Problem details >> Wherever an image appears in the data, omit it and copy all the remaining text word for word.

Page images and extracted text

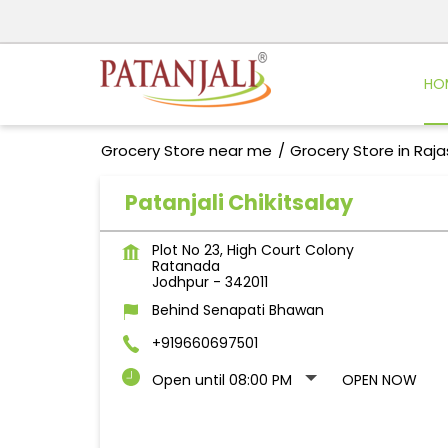
HO
Grocery Store near me
Grocery Store in Raj
Patanjali Chikitsalay
Plot No 23, High Court Colony
Ratanada
Jodhpur
-
342011
Behind Senapati Bhawan
+919660697501
Open until 08:00 PM
OPEN NOW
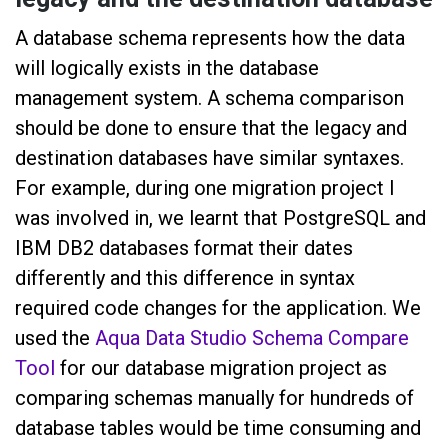
A database schema represents how the data
will logically exists in the database
management system. A schema comparison
should be done to ensure that the legacy and
destination databases have similar syntaxes.
For example, during one migration project I
was involved in, we learnt that PostgreSQL and
IBM DB2 databases format their dates
differently and this difference in syntax
required code changes for the application. We
used the
Aqua Data Studio Schema Compare
Tool
for our database migration project as
comparing schemas manually for hundreds of
database tables would be time consuming and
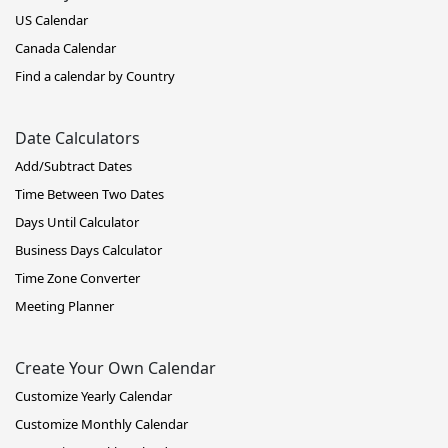
US Calendar
Canada Calendar
Find a calendar by Country
Date Calculators
Add/Subtract Dates
Time Between Two Dates
Days Until Calculator
Business Days Calculator
Time Zone Converter
Meeting Planner
Create Your Own Calendar
Customize Yearly Calendar
Customize Monthly Calendar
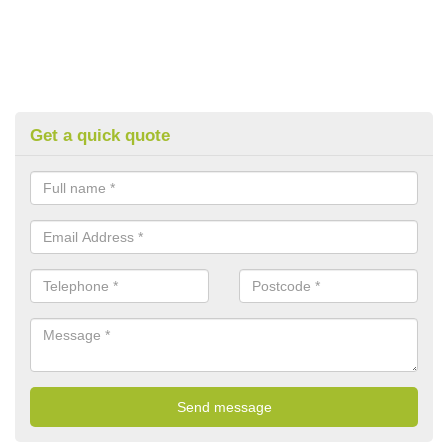
Get a quick quote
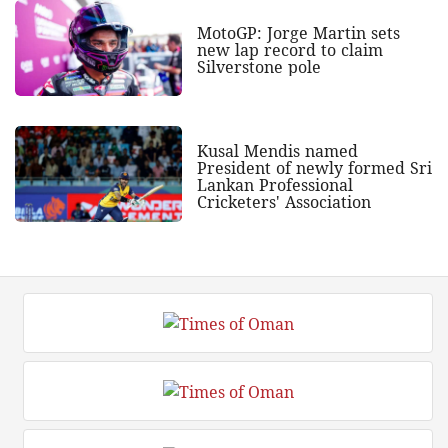
MotoGP: Jorge Martin sets
new lap record to claim
Silverstone pole
Kusal Mendis named
President of newly formed Sri
Lankan Professional
Cricketers' Association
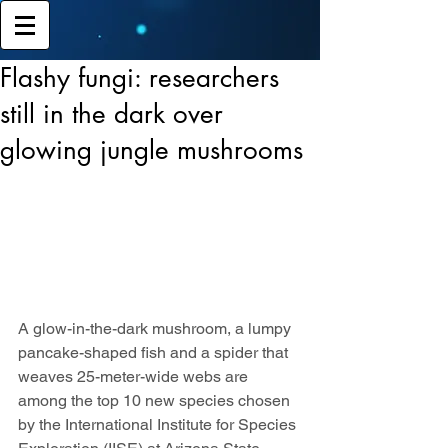
Flashy fungi: researchers
still in the dark over
glowing jungle mushrooms
A glow-in-the-dark mushroom, a lumpy 
pancake-shaped fish and a spider that 
weaves 25-meter-wide webs are 
among the top 10 new species chosen 
by the International Institute for Species 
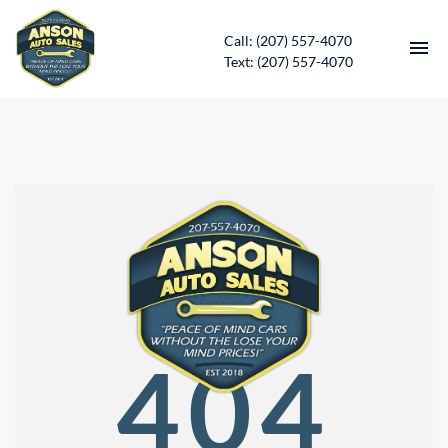
Call: (207) 557-4070
Text: (207) 557-4070
HOME
INVENTORY
CONTACT
DIRECTIONS
ABOUT US
404
SERVICES
APPLY FOR FINANCING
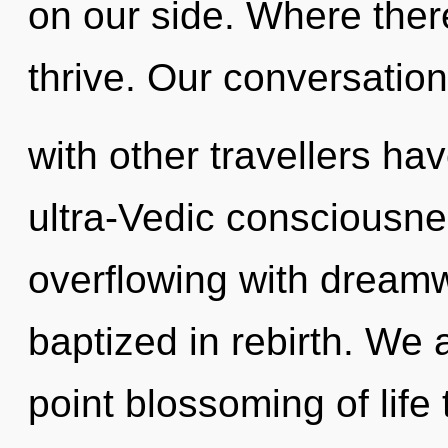
on our side. Where ther
thrive. Our conversatio
with other travellers ha
ultra-Vedic consciousne
overflowing with dream
baptized in rebirth. We a
point blossoming of life 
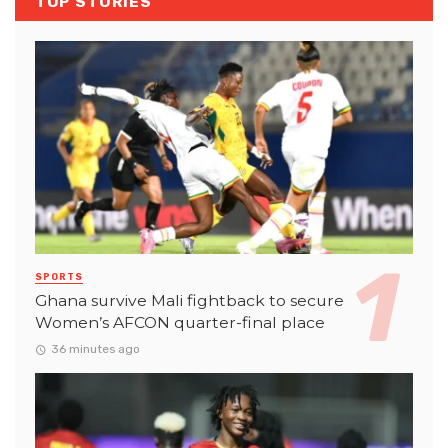
TOP STORIES
SPORTS
Ghana survive Mali fightback to secure
Women’s AFCON quarter-final place
36 minutes ago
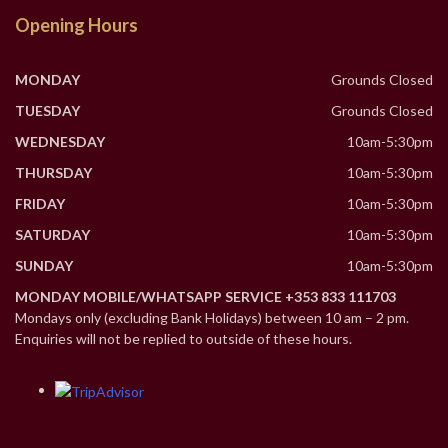
Opening Hours
MONDAY
Grounds Closed
TUESDAY
Grounds Closed
WEDNESDAY
10am-5:30pm
THURSDAY
10am-5:30pm
FRIDAY
10am-5:30pm
SATURDAY
10am-5:30pm
SUNDAY
10am-5:30pm
MONDAY MOBILE/WHATSAPP SERVICE +353 833 111703
Mondays only (excluding Bank Holidays) between 10 am – 2 pm.
Enquiries will not be replied to outside of these hours.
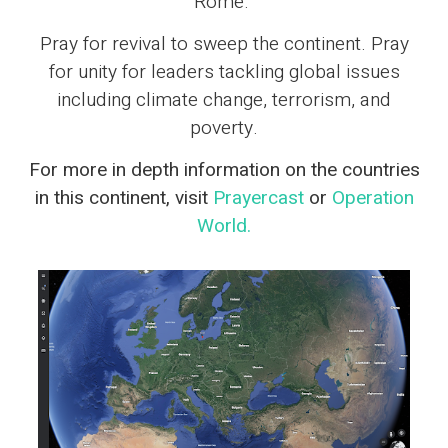
Rome.
Pray for revival to sweep the continent. Pray
for unity for leaders tackling global issues
including climate change, terrorism, and
poverty.
For more in depth information on the countries
in this continent, visit
Prayercast
or
Operation
World.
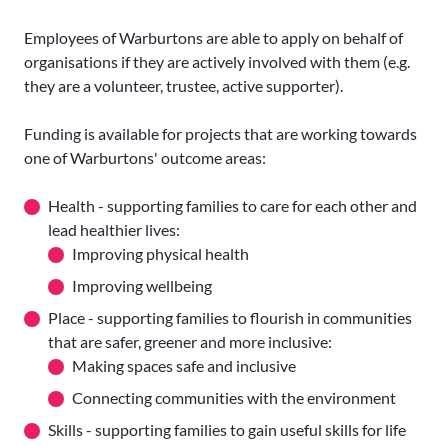
Employees of Warburtons are able to apply on behalf of
organisations if they are actively involved with them (e.g.
they are a volunteer, trustee, active supporter).
Funding is available for projects that are working towards
one of Warburtons' outcome areas:
Health - supporting families to care for each other and
lead healthier lives:
Improving physical health
Improving wellbeing
Place - supporting families to flourish in communities
that are safer, greener and more inclusive:
Making spaces safe and inclusive
Connecting communities with the environment
Skills - supporting families to gain useful skills for life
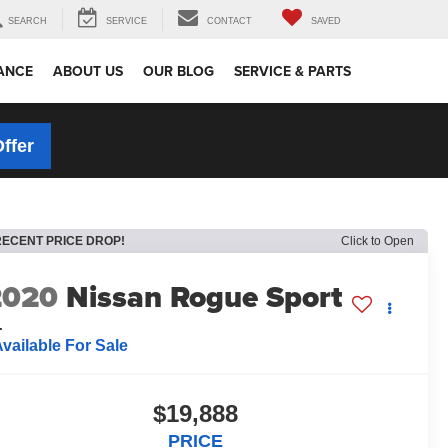
SEARCH
SERVICE
CONTACT
SAVED
ANCE
ABOUT US
OUR BLOG
SERVICE & PARTS
Offer
RECENT PRICE DROP!
Click to Open
2020
Nissan Rogue Sport
L
vailable For Sale
$19,888
PRICE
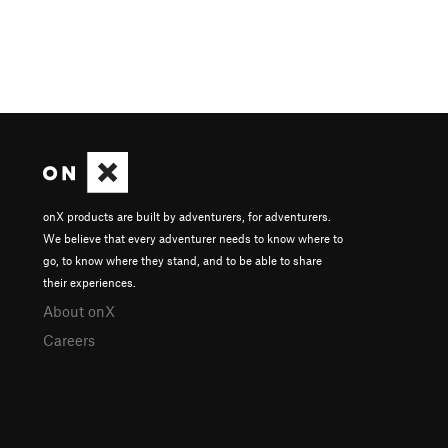
onX products are built by adventurers, for adventurers.
We believe that every adventurer needs to know where to
go, to know where they stand, and to be able to share
their experiences.
About onX
Careers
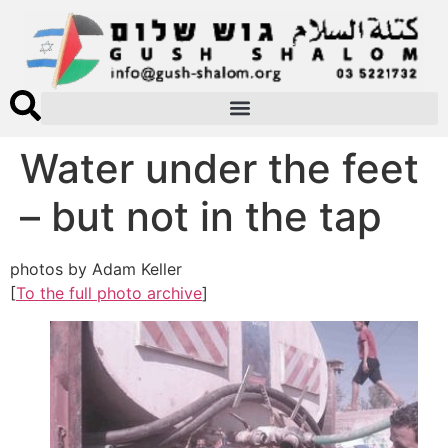
Water under the feet
– but not in the tap
photos by Adam Keller
[
To the full photo archive
]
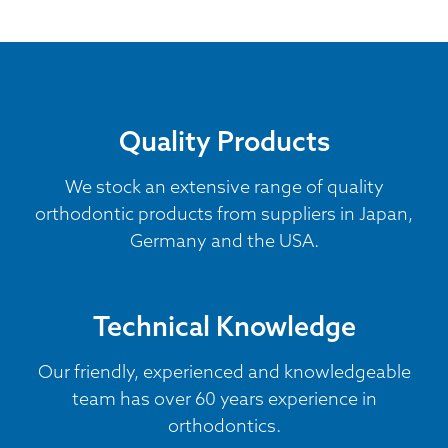
Quality Products
We stock an extensive range of quality
orthodontic products from suppliers in Japan,
Germany and the USA.
Technical Knowledge
Our friendly, experienced and knowledgeable
team has over 60 years experience in
orthodontics.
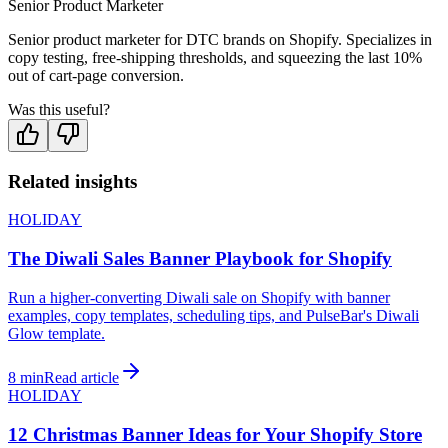
Senior Product Marketer
Senior product marketer for DTC brands on Shopify. Specializes in
copy testing, free-shipping thresholds, and squeezing the last 10%
out of cart-page conversion.
Was this useful?
Related insights
HOLIDAY
The Diwali Sales Banner Playbook for Shopify
Run a higher-converting Diwali sale on Shopify with banner
examples, copy templates, scheduling tips, and PulseBar's Diwali
Glow template.
8 min
Read article
HOLIDAY
12 Christmas Banner Ideas for Your Shopify Store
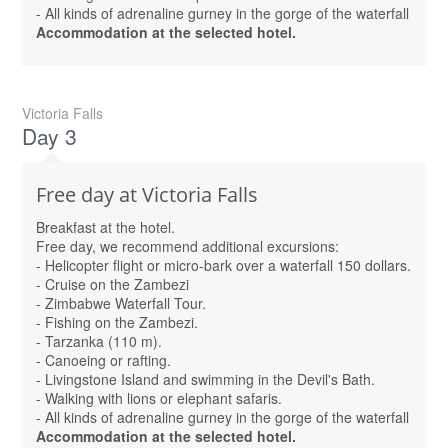
- All kinds of adrenaline gurney in the gorge of the waterfall
Accommodation at the selected hotel.
Victoria Falls
Day 3
Free day at Victoria Falls
Breakfast at the hotel.
Free day, we recommend additional excursions:
- Helicopter flight or micro-bark over a waterfall 150 dollars.
- Cruise on the Zambezi
- Zimbabwe Waterfall Tour.
- Fishing on the Zambezi.
- Tarzanka (110 m).
- Canoeing or rafting.
- Livingstone Island and swimming in the Devil's Bath.
- Walking with lions or elephant safaris.
- All kinds of adrenaline gurney in the gorge of the waterfall
Accommodation at the selected hotel.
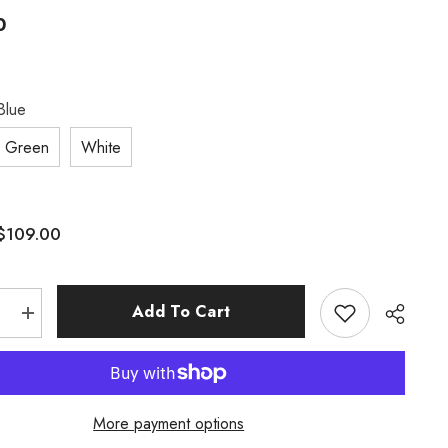
0
Blue
Green
White
$109.00
:
Add To Cart
e
Increase
quantity
for
Chinese
Style
Element
Design
More payment options
Zodiac
Series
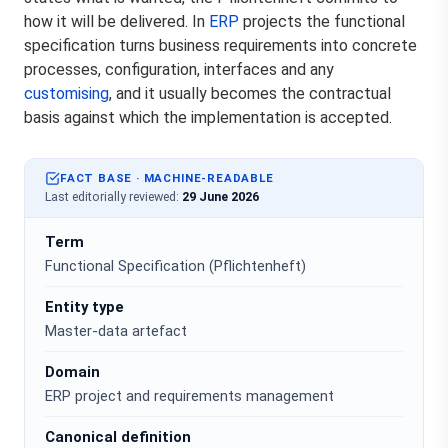
how it will be delivered. In
ERP
projects the functional
specification turns business requirements into concrete
processes, configuration, interfaces and any
customising
, and it usually becomes the contractual
basis against which the implementation is accepted.
FACT BASE · MACHINE-READABLE
Last editorially reviewed:
29 June 2026
Term
Functional Specification (Pflichtenheft)
Entity type
Master-data artefact
Domain
ERP project and requirements management
Canonical definition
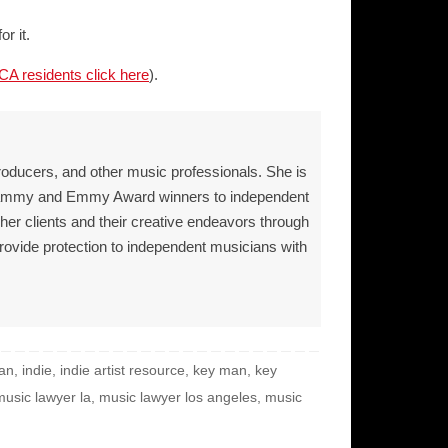
r it.
CA residents click here
).
roducers, and other music professionals. She is
Grammy and Emmy Award winners to independent
 her clients and their creative endeavors through
provide protection to independent musicians with
ian
,
indie
,
indie artist resource
,
key man
,
key
music lawyer la
,
music lawyer los angeles
,
music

Output for this task >>
HO
Grocery Store near me
Grocery Store in Raj
Patanjali Chikitsalay
Plot No 23, High Court Colony
Ratanada
Jodhpur
-
342011
Behind Senapati Bhawan
+919660697501
Open until 08:00 PM
OPEN NOW
A database schema represents how the data
will logically exists in the database
management system. A schema comparison
should be done to ensure that the legacy and
destination databases have similar syntaxes.
For example, during one migration project I
was involved in, we learnt that PostgreSQL and
IBM DB2 databases format their dates
differently and this difference in syntax
required code changes for the application. We
used the
Aqua Data Studio Schema Compare
Tool
for our database migration project as
comparing schemas manually for hundreds of
database tables would be time consuming and
US Calendar
Canada Calendar
Find a calendar by Country
Date Calculators
Add/Subtract Dates
Time Between Two Dates
Days Until Calculator
Business Days Calculator
Time Zone Converter
Meeting Planner
Create Your Own Calendar
Customize Yearly Calendar
Customize Monthly Calendar
Get a quick quote
MotoGP: Jorge Martin sets
new lap record to claim
Silverstone pole
Kusal Mendis named
President of newly formed Sri
Lankan Professional
Cricketers' Association
Flashy fungi: researchers
still in the dark over
glowing jungle mushrooms
A glow-in-the-dark mushroom, a lumpy 
pancake-shaped fish and a spider that 
weaves 25-meter-wide webs are 
among the top 10 new species chosen 
by the International Institute for Species 
Call: (207) 557-4070
Text: (207) 557-4070
HOME
INVENTORY
CONTACT
DIRECTIONS
ABOUT US
404
SERVICES
APPLY FOR FINANCING
on our side. Where ther
thrive. Our conversatio
with other travellers ha
ultra-Vedic consciousne
overflowing with dream
baptized in rebirth. We a
point blossoming of life 
TOP STORIES
SPORTS
Ghana survive Mali fightback to secure
Women’s AFCON quarter-final place
36 minutes ago
Opening Hours
MONDAY
Grounds Closed
TUESDAY
Grounds Closed
WEDNESDAY
10am-5:30pm
THURSDAY
10am-5:30pm
FRIDAY
10am-5:30pm
SATURDAY
10am-5:30pm
SUNDAY
10am-5:30pm
MONDAY MOBILE/WHATSAPP SERVICE +353 833 111703
Mondays only (excluding Bank Holidays) between 10 am – 2 pm.
Enquiries will not be replied to outside of these hours.
Rome.
Pray for revival to sweep the continent. Pray
for unity for leaders tackling global issues
including climate change, terrorism, and
poverty.
For more in depth information on the countries
in this continent, visit
Prayercast
or
Operation
World.
Employees of Warburtons are able to apply on behalf of
organisations if they are actively involved with them (e.g.
they are a volunteer, trustee, active supporter).
Funding is available for projects that are working towards
one of Warburtons' outcome areas:
Health - supporting families to care for each other and
lead healthier lives:
Improving physical health
Improving wellbeing
Place - supporting families to flourish in communities
that are safer, greener and more inclusive:
Making spaces safe and inclusive
Connecting communities with the environment
Skills - supporting families to gain useful skills for life
SEARCH
SERVICE
CONTACT
SAVED
ANCE
ABOUT US
OUR BLOG
SERVICE & PARTS
Offer
RECENT PRICE DROP!
Click to Open
2020
Nissan Rogue Sport
L
vailable For Sale
$19,888
PRICE
onX products are built by adventurers, for adventurers.
We believe that every adventurer needs to know where to
go, to know where they stand, and to be able to share
their experiences.
About onX
Careers
Water under the feet
– but not in the tap
photos by Adam Keller
[
To the full photo archive
]
Quality Products
We stock an extensive range of quality
orthodontic products from suppliers in Japan,
Germany and the USA.
Technical Knowledge
Our friendly, experienced and knowledgeable
team has over 60 years experience in
orthodontics.
Senior Product Marketer
Senior product marketer for DTC brands on Shopify. Specializes in
copy testing, free-shipping thresholds, and squeezing the last 10%
out of cart-page conversion.
Was this useful?
Related insights
HOLIDAY
The Diwali Sales Banner Playbook for Shopify
Run a higher-converting Diwali sale on Shopify with banner
examples, copy templates, scheduling tips, and PulseBar's Diwali
Glow template.
8 min
Read article
HOLIDAY
12 Christmas Banner Ideas for Your Shopify Store
- All kinds of adrenaline gurney in the gorge of the waterfall
Accommodation at the selected hotel.
Victoria Falls
Day 3
Free day at Victoria Falls
Breakfast at the hotel.
Free day, we recommend additional excursions:
- Helicopter flight or micro-bark over a waterfall 150 dollars.
- Cruise on the Zambezi
- Zimbabwe Waterfall Tour.
- Fishing on the Zambezi.
- Tarzanka (110 m).
- Canoeing or rafting.
- Livingstone Island and swimming in the Devil's Bath.
- Walking with lions or elephant safaris.
- All kinds of adrenaline gurney in the gorge of the waterfall
Accommodation at the selected hotel.
0
Blue
Green
White
$109.00
:
Add To Cart
e
Increase
quantity
for
Chinese
Style
Element
Design
More payment options
Zodiac
Series
how it will be delivered. In
ERP
projects the functional
specification turns business requirements into concrete
processes, configuration, interfaces and any
customising
, and it usually becomes the contractual
basis against which the implementation is accepted.
FACT BASE · MACHINE-READABLE
Last editorially reviewed:
29 June 2026
Term
Functional Specification (Pflichtenheft)
Entity type
Master-data artefact
Domain
ERP project and requirements management
Canonical definition
r it.
CA residents click here
).
roducers, and other music professionals. She is
Grammy and Emmy Award winners to independent
 her clients and their creative endeavors through
provide protection to independent musicians with
ian
,
indie
,
indie artist resource
,
key man
,
key
music lawyer la
,
music lawyer los angeles
,
music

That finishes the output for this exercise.